/ Asked by h
When I was younger I struggled with a disability. I still have this but no longer struggle with it as much. I needed some assistance in school, but now I hardly mention it to anyone. In college I earned a 3.0 GPA. I revealed my disability to some of my professors because I found that I tend to learn better after doing something repeatedly. Is this something I should mention during my job interviews, or should I wait until after an offer is made? Thanks!
Answered by Tom, Hiring Expert at VF Corporation, on Friday, April 28, 2017
First off, you are not required to mention your disability.  Suggest checking out https://www.eeoc.gov//facts/jobapplicant.html, for more information on the rights of job applicants with disabilities.  Secondly, I would suggest you only mention your disability if you feel you will need some kind of accommodation in order to perform the responsibilities of the job.  If you don't need an accommodation, it is not relevant.  If you do need an accommodation, it is generally (admittedly, this is from an employer's point of view) better to let the potential employer know earlier in the process, so the employer can begin considering possible accommodations sooner vs. later, accommodations that may not only be relevant for the job, but during the interviewing process as well.  Of course, this depends on the disability.  Hope this helps!

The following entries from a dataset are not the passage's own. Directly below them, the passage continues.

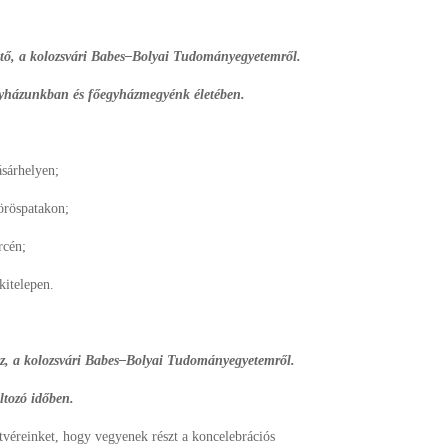
zető, a kolozsvári Babes–Bolyai Tudományegyetemről.
gyházunkban és főegyházmegyénk életében.
sárhelyen;
öröspatakon;
rcén;
kitelepen.
ész, a kolozsvári Babes–Bolyai Tudományegyetemről.
tozó időben.
tvéreinket, hogy vegyenek részt a koncelebrációs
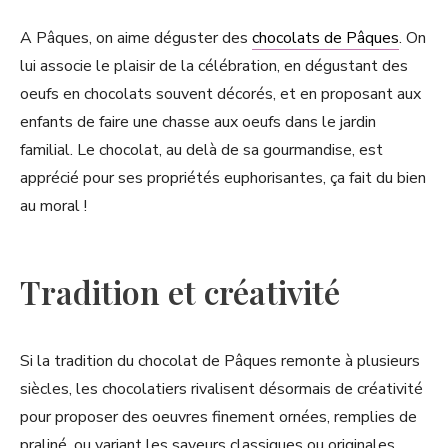
A Pâques, on aime déguster des
chocolats de Pâques
. On
lui associe le plaisir de la célébration, en dégustant des
oeufs en chocolats souvent décorés, et en proposant aux
enfants de faire une chasse aux oeufs dans le jardin
familial. Le chocolat, au delà de sa gourmandise, est
apprécié pour ses propriétés euphorisantes, ça fait du bien
au moral !
Tradition et créativité
Si la tradition du chocolat de Pâques remonte à plusieurs
siècles, les chocolatiers rivalisent désormais de créativité
pour proposer des oeuvres finement ornées, remplies de
praliné, ou variant les saveurs classiques ou originales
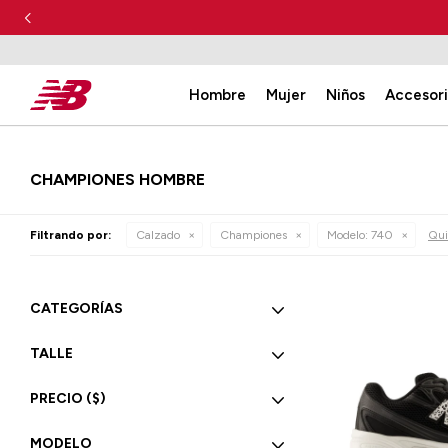
Hombre
Mujer
Niños
Accesor
CHAMPIONES HOMBRE
Filtrando por:
Calzado
Championes
Modelo:
740
Quit
CATEGORÍAS
TALLE
PRECIO
($)
MODELO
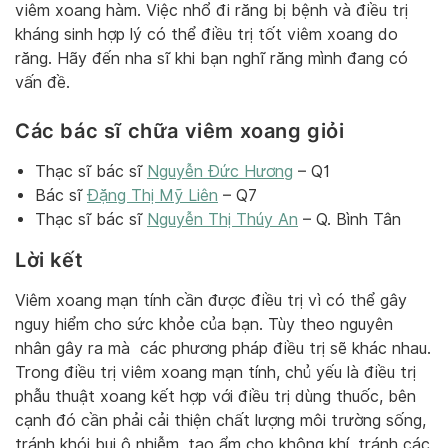
viêm xoang hàm. Việc nhổ đi răng bị bệnh và điều trị
kháng sinh hợp lý có thể điều trị tốt viêm xoang do
răng. Hãy đến nha sĩ khi bạn nghĩ răng mình đang có
vấn đề.
Các bác sĩ chữa viêm xoang giỏi
Thạc sĩ bác sĩ
Nguyễn Đức Hương
– Q1
Bác sĩ
Đặng Thị Mỹ Liên
– Q7
Thạc sĩ bác sĩ
Nguyễn Thị Thúy An
– Q. Bình Tân
Lời kết
Viêm xoang mạn tính cần được điều trị vì có thể gây
nguy hiểm cho sức khỏe của bạn. Tùy theo nguyên
nhân gây ra mà các phương pháp điều trị sẽ khác nhau.
Trong điều trị viêm xoang mạn tính, chủ yếu là điều trị
phẫu thuật xoang kết hợp với điều trị dùng thuốc, bên
cạnh đó cần phải cải thiện chất lượng môi trường sống,
tránh khói bụi ô nhiễm, tạo ẩm cho không khí, tránh các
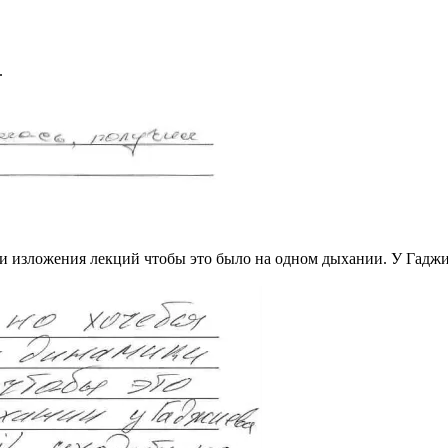
.
 изложения лекций чтобы это было на одном дыхании. У Гаджиев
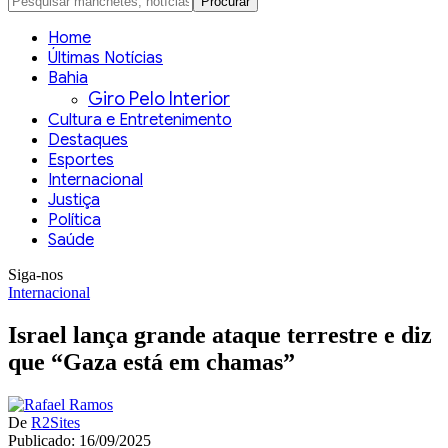
Home
Últimas Notícias
Bahia
Giro Pelo Interior
Cultura e Entretenimento
Destaques
Esportes
Internacional
Justiça
Política
Saúde
Siga-nos
Internacional
Israel lança grande ataque terrestre e diz
que “Gaza está em chamas”
De
R2Sites
Publicado: 16/09/2025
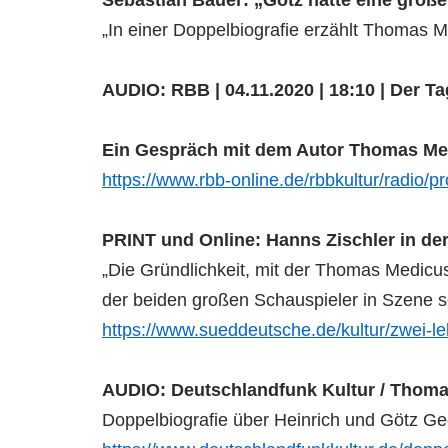
Sebastian Bauer: „Götz hatte eine groß
„In einer Doppelbiografie erzählt Thomas
AUDIO: RBB | 04.11.2020 | 18:10 | Der T
Ein Gespräch mit dem Autor Thomas Me
https://www.rbb-online.de/rbbkultur/radi
PRINT und Online: Hanns Zischler in d
„Die Gründlichkeit, mit der Thomas Medicu
der beiden großen Schauspieler in Szene s
https://www.sueddeutsche.de/kultur/zwei-
AUDIO: Deutschlandfunk Kultur / Thomas
Doppelbiografie über Heinrich und Götz G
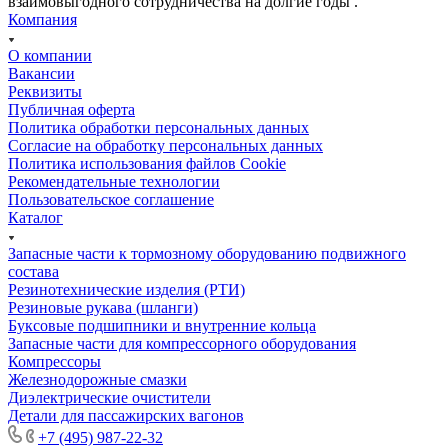
взаимовыгодного сотрудничества на долгие годы .
Компания
О компании
Вакансии
Реквизиты
Публичная оферта
Политика обработки персональных данных
Cогласие на обработку персональных данных
Политика использования файлов Cookie
Рекомендательные технологии
Пользовательское соглашение
Каталог
Запасные части к тормозному оборудованию подвижного
состава
Резинотехнические изделия (РТИ)
Резиновые рукава (шланги)
Буксовые подшипники и внутренние кольца
Запасные части для компрессорного оборудования
Компрессоры
Железнодорожные смазки
Диэлектрические очистители
Детали для пассажирских вагонов
+7 (495) 987-22-32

Answered by Claire, Hiring Expert at American Express, on Friday, May 12, 2017
Hi there! This is a great question and one that I many Jobipedia users could benefit from. First and foremost, you should never feel ashamed of your disability or the additional time you require to truly grasp a skill or concept. Personally, I would think of ways to be honest about your personal working style, without directly referring to your disability in your interview. I am not saying that you should hide your disability. Instead, I think you should gauge the environment you'll be working in as well as gauge the management style of whomever you will be working under. Making sure your expectations are aligned with your leaders expectations will decrease the possibility of a misunderstanding down the line.